International Computer Science Institute Talks Talks at the International Computer Science Institute
"A Whole Sentence Maximum Entropy Language Model" (and other statistical language modeling projects at Carnegie Mellon University)

Roni Rosenfeld
Carnegie Melon University
Roni_Rosenfeld alf11.speech.cs.cmu.edu

Friday, December 19, 1997 2:00 - 4:00 p.m.

Starting with a brief introduction to statistical language modeling, I will proceed with a short summary of several ongoing language modeling projects at my lab.
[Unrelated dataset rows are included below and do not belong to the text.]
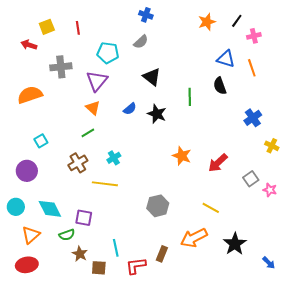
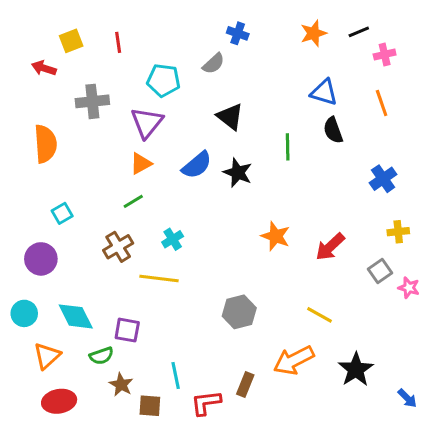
blue cross: (146, 15) -> (238, 33), moved
black line: (237, 21) -> (359, 32), turned 32
blue triangle: (226, 59) -> (324, 92), moved
orange semicircle: (30, 95) -> (45, 144), turned 105
orange triangle: (93, 108) -> (141, 164), turned 49
blue semicircle: (130, 109) -> (197, 165), size x1.5
yellow cross: (272, 146) -> (398, 232), moved, turned -32
red ellipse: (27, 265) -> (59, 401), moved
The bulk of my talk will describe a new kind of language model, which models whole sentences or utterances directly using the Maximum Entropy (ME) paradigm. The new model is conceptually simpler, and more naturally suited to modeling whole-sentence phenomena, than the conditional ME models proposed to date. By avoiding the chain rule, the model treats each sentence or utterance as a ``bag of features'', where features are arbitrary computable properties of the sentence. The model is unnormalizable, but this does not interfere with training (done via sampling) or with use. Using the model is computationally straightforward. The main computational cost of training the model is in generating sample sentences from a Gibbs distribution. Interestingly, this cost has different dependencies, and is potentially lower, than in the comparable conditional ME model.

This talk will be held in the Main Lecture Hall at ICSI,
1947 Center Street, Sixth Floor, Berkeley, CA 94704-1198
(on Center between Milvia and Martin Luther King Jr. Way).